Authored by academictimes.com and submitted by mvea

College-age romantic partners' texting styles become increasingly similar as their relationship forms, according to a new study that is among the first to investigate linguistic alignment in text messages.

Communication accommodations theory, which originally developed through observation of face-to-face interactions, hypothesizes that romantic partners' verbal and nonverbal behaviors become increasingly similar as a relationship develops, suggesting that linguistic alignment increases as partners "grow cognitively and emotionally closer, deepen their affiliation with each other and gain common ground understanding in their communication," according to the study. Moreover, the theory hypothesizes that as a romantic relationship develops, "Partners are motivated to increase comprehension and reduce uncertainty in their communications with each other."

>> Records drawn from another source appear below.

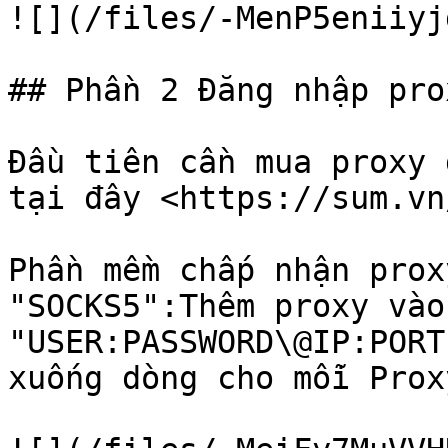
![](/files/-MenP5eniiyj
## Phần 2 Đăng nhập pro
Đầu tiên cần mua proxy 
tại đây <https://sum.vn
Phần mềm chấp nhận prox
"SOCKS5":Thêm proxy vào
"USER:PASSWORD\@IP:PORT
xuống dòng cho mỗi Proxy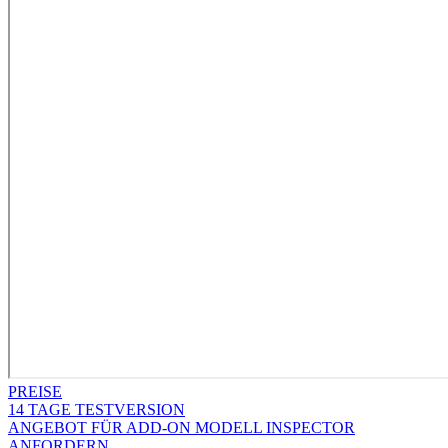
PREISE
14 TAGE TESTVERSION
ANGEBOT FÜR ADD-ON MODELL INSPECTOR
ANFORDERN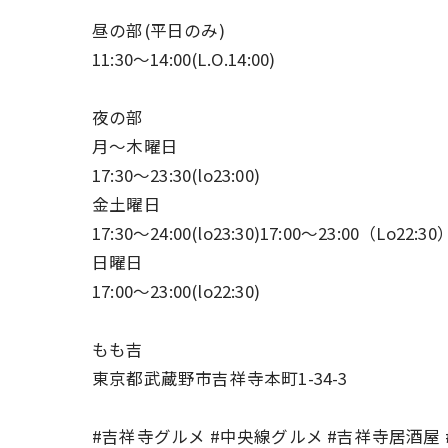
昼の部(平日のみ)
11:30〜14:00(L.O.14:00)
夜の部
月〜木曜日
17:30〜23:30(lo23:00)
金土曜日
17:30〜24:00(lo23:30)17:00〜23:00（Lo22:30
日曜日
17:00〜23:00(lo22:30)
もも吉
東京都武蔵野市吉祥寺本町1-34-3
#吉祥寺グルメ #中央線グルメ #吉祥寺居酒屋 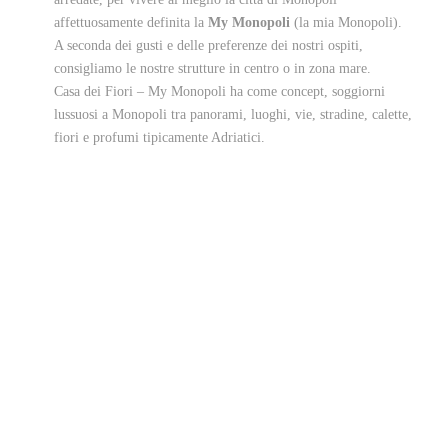
affettuosamente definita la
My Monopoli
(la mia Monopoli).
A seconda dei gusti e delle preferenze dei nostri ospiti,
consigliamo le nostre strutture in centro o in zona mare.
Casa dei Fiori – My Monopoli ha come concept, soggiorni
lussuosi a Monopoli tra panorami, luoghi, vie, stradine, calette,
fiori e profumi tipicamente Adriatici.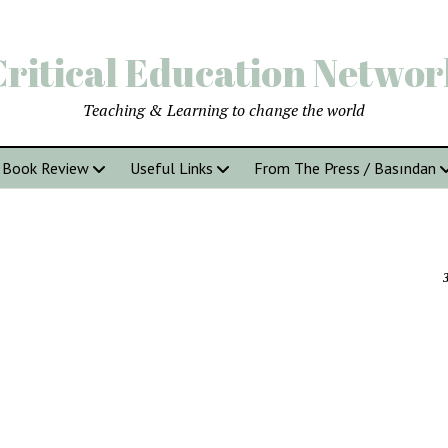
Critical Education Networ
Teaching & Learning to change the world
Book Review
Useful Links
From The Press / Basından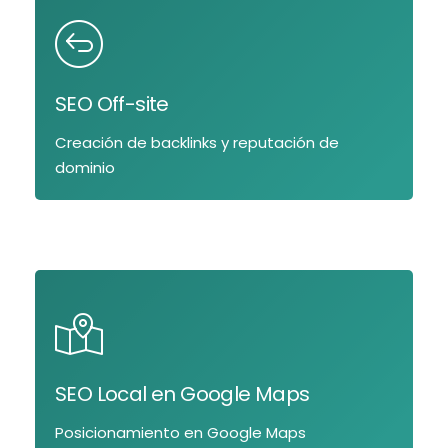
SEO Off-site
Creación de backlinks y reputación de
dominio
SEO Local en Google Maps
Posicionamiento en Google Maps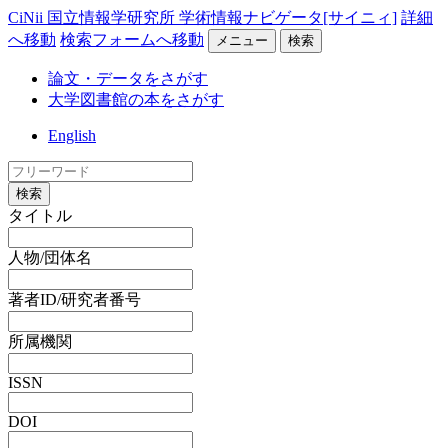
CiNii 国立情報学研究所 学術情報ナビゲータ[サイニィ]
詳細
へ移動
検索フォームへ移動
メニュー
検索
論文・データをさがす
大学図書館の本をさがす
English
検索
タイトル
人物/団体名
著者ID/研究者番号
所属機関
ISSN
DOI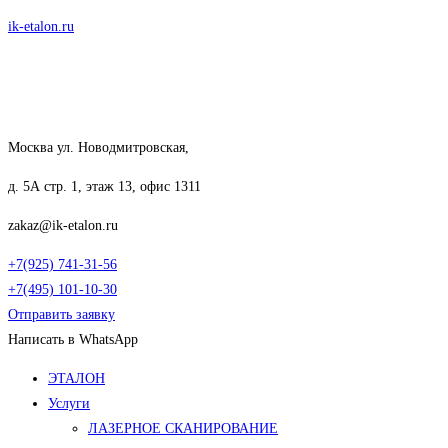
Перейти
ik-etalon.ru
к
содержимому
Москва ул. Новодмитровская,
д. 5А стр. 1, этаж 13, офис 1311
zakaz@ik-etalon.ru
+7(925) 741-31-56
+7(495) 101-10-30
Отправить заявку
Написать в WhatsApp
Меню
ЭТАЛОН
Услуги
ЛАЗЕРНОЕ СКАНИРОВАНИЕ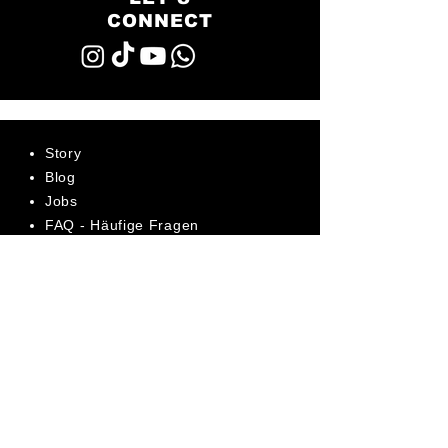
CONNECT
Story
Blog
Jobs
FAQ - Häufige Fragen
AGB
Datenschutz
Impressum
Bewerte uns jetzt auf Trustpilot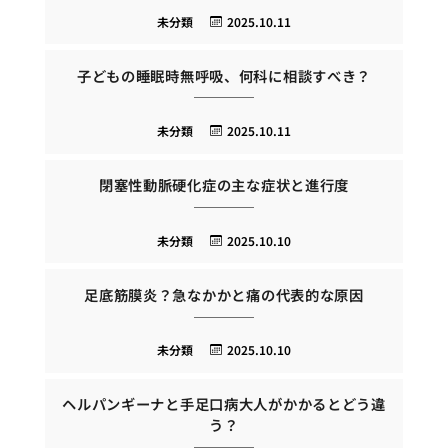
未分類
2025.10.11
子どもの睡眠時無呼吸、何科に相談すべき？
未分類
2025.10.11
閉塞性動脈硬化症の主な症状と進行度
未分類
2025.10.10
足底筋膜炎？急なかかと痛の代表的な原因
未分類
2025.10.10
ヘルパンギーナと手足口病大人がかかるとどう違
う？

While this theory has been studied in a number of different contexts besides face-to-face interactions, including within tweets and emails, not much is known about how linguistic alignment changes over time, especially in the context of text messages. The researchers set out to fill this gap in knowledge and to provide a new context with which to understand communication accommodations theory.

"I was generally interested in studying relationship development and doing so in a way that didn't rely on self-reports or asking people what they thought," said Miriam Brinberg, the lead author of the study and postdoctoral researcher at Pennsylvania State University. She added, "Language is very identifying; it's very complicated."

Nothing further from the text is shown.